● **WORK ORDER**
An exact copy is needed of the lines in the entries below from the line with "درباره ما (367, 2453)" up to and including the line with "求人ページ (376, 324)", and of nothing else. Leave the pictures out.

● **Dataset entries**
====
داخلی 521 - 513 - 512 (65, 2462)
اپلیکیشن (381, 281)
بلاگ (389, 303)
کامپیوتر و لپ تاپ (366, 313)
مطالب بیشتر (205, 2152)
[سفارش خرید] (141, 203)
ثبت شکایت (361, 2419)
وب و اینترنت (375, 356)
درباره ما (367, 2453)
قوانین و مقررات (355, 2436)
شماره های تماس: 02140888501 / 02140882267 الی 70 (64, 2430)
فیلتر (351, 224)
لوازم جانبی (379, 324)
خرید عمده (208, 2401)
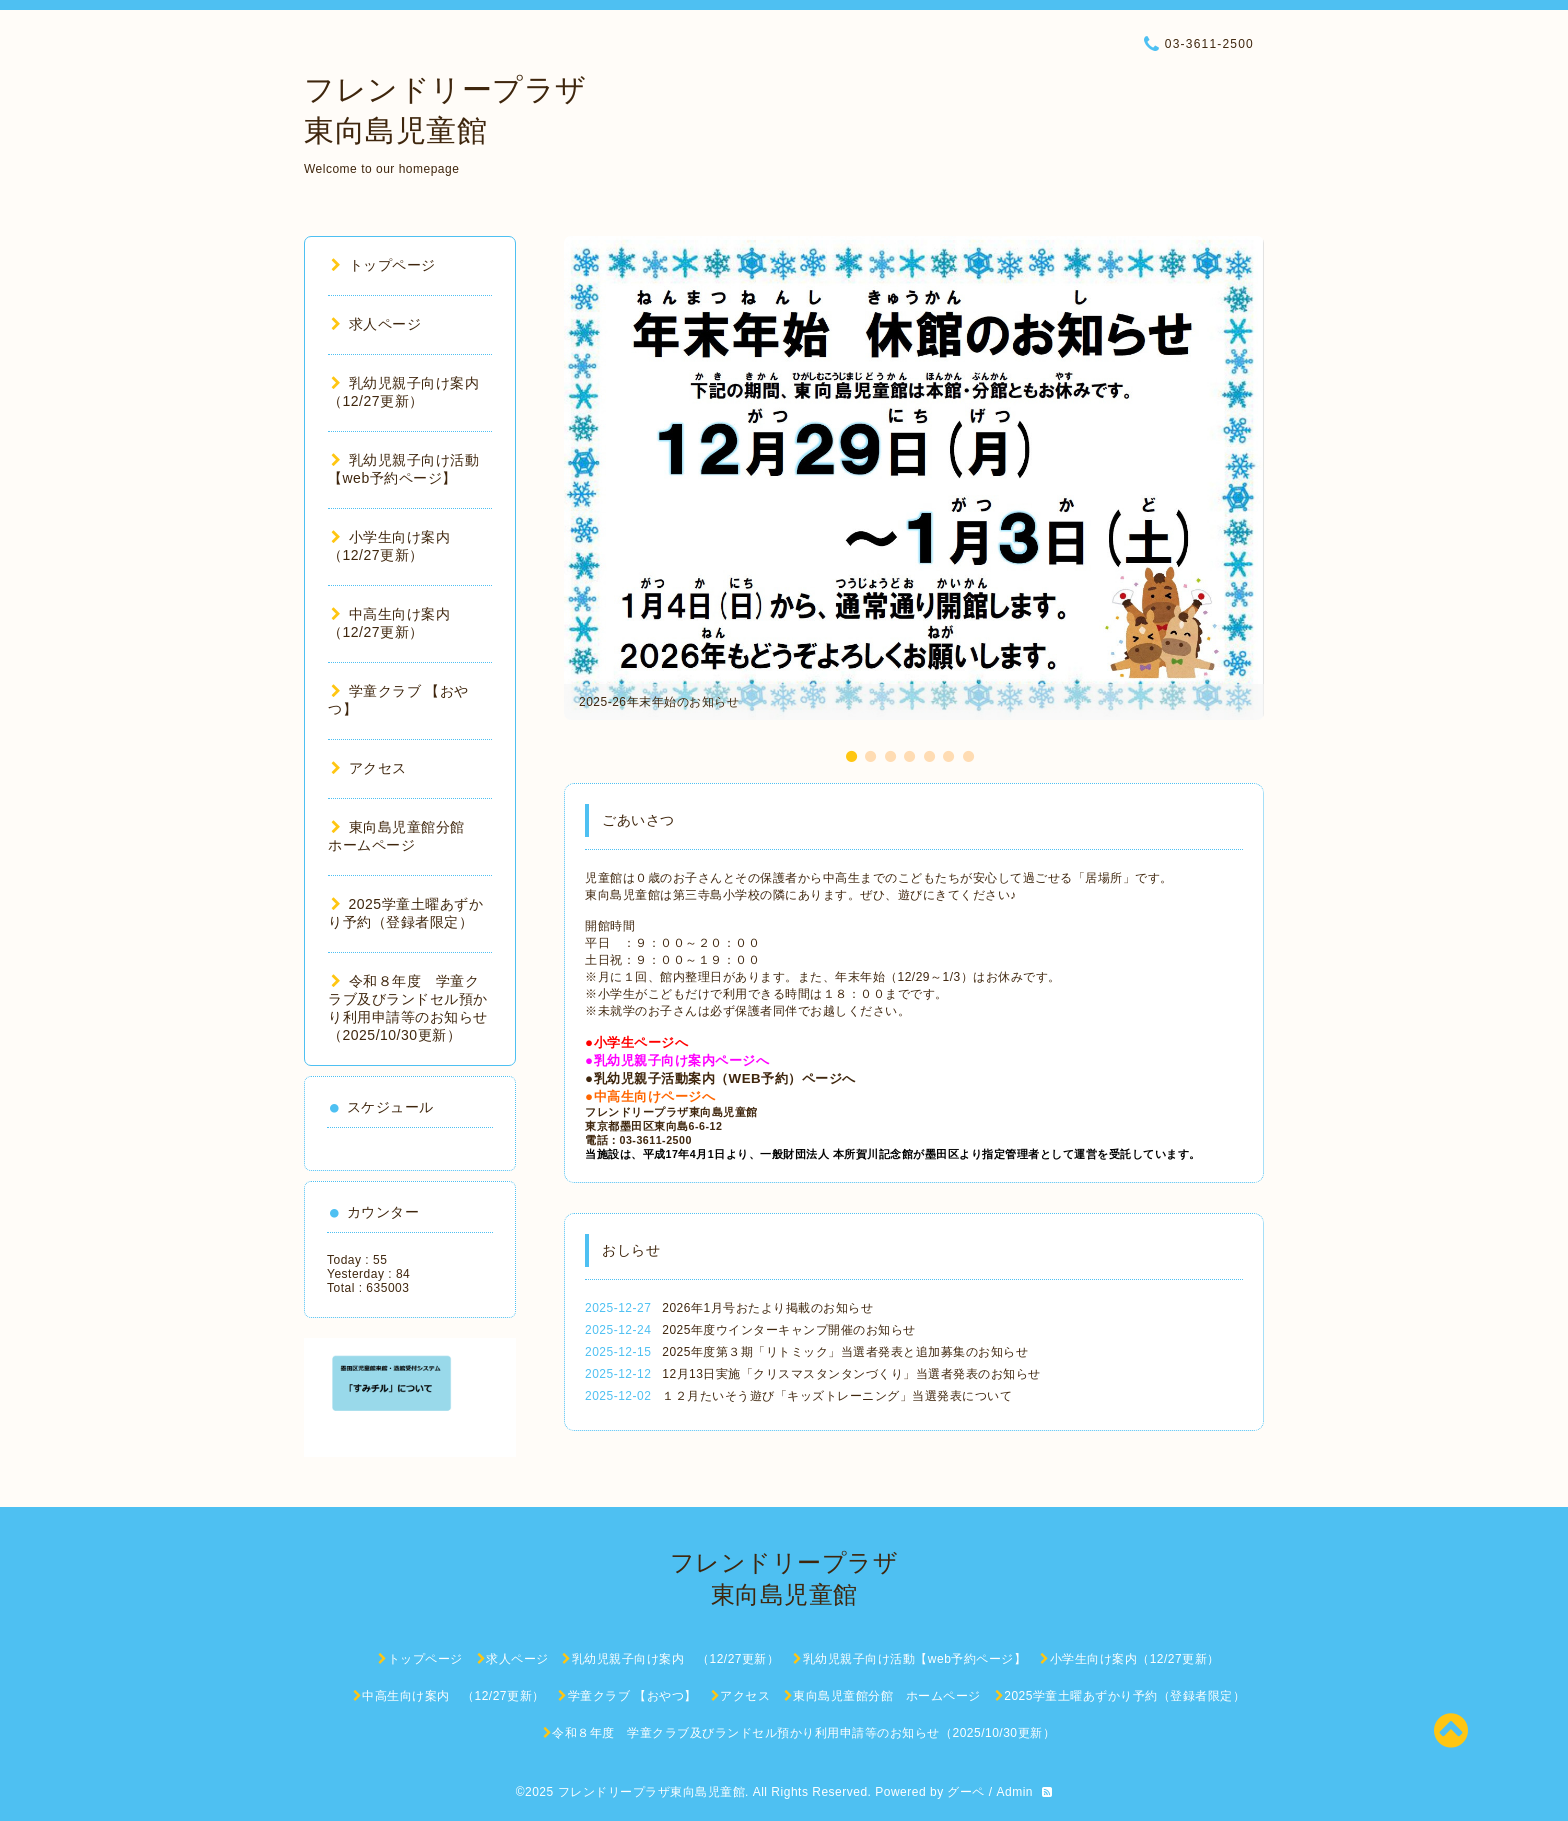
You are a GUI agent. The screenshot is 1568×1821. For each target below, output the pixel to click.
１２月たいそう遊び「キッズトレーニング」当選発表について (837, 1396)
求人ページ (376, 324)
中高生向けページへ (655, 1096)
====
● **OUTPUT OF THE TASK**
درباره ما (367, 2453)
قوانین و مقررات (355, 2436)
شماره های تماس: 02140888501 / 02140882267 الی 70 (64, 2430)
فیلتر (351, 224)
لوازم جانبی (379, 324)
خرید عمده (208, 2401)
You are a GUI agent. The screenshot is 1568×1821. For each target below, output the pixel to click.
１２月たいそう遊び「キッズトレーニング」当選発表について (837, 1396)
求人ページ (376, 324)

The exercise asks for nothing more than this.